What the task requires
Nothing but the text belongs in the answer: the listing below, copied exactly, without pictures.

START Dataset excerpts

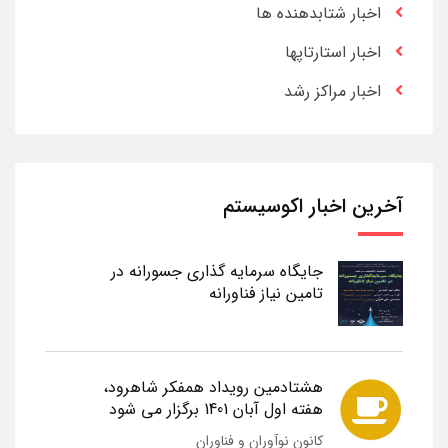
اخبار شتابدهنده ها
اخبار استارتاپها
اخبار مراکز رشد
آخرین اخبار اکوسیستم
جایگاه سرمایه گذاری جسورانه در
تامین نیاز فناورانه
هشتادمین رویداد همفکر شاهرود،
هفته اول آبان 1401 برگزار می شود
کانون نوآوران و فناوران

END Dataset excerpts

Expected output
اخبار شتابدهنده ها
اخبار استارتاپها
اخبار مراکز رشد
آخرین اخبار اکوسیستم
جایگاه سرمایه گذاری جسورانه در
تامین نیاز فناورانه
هشتادمین رویداد همفکر شاهرود،
هفته اول آبان 1401 برگزار می شود
کانون نوآوران و فناوران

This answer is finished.